» **Work to complete**
Images should be left out, and everything else in the listing reproduced exactly.

Records supplied section start

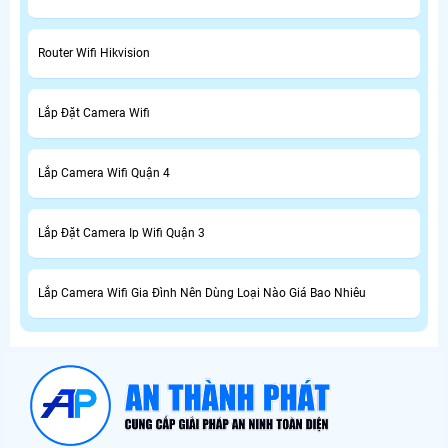
Router Wifi Hikvision
Lắp Đặt Camera Wifi
Lắp Camera Wifi Quận 4
Lắp Đặt Camera Ip Wifi Quận 3
Lắp Camera Wifi Gia Đình Nên Dùng Loại Nào Giá Bao Nhiêu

Records supplied section end

» **Answer to this problem**
Router Wifi Hikvision
Lắp Đặt Camera Wifi
Lắp Camera Wifi Quận 4
Lắp Đặt Camera Ip Wifi Quận 3
Lắp Camera Wifi Gia Đình Nên Dùng Loại Nào Giá Bao Nhiêu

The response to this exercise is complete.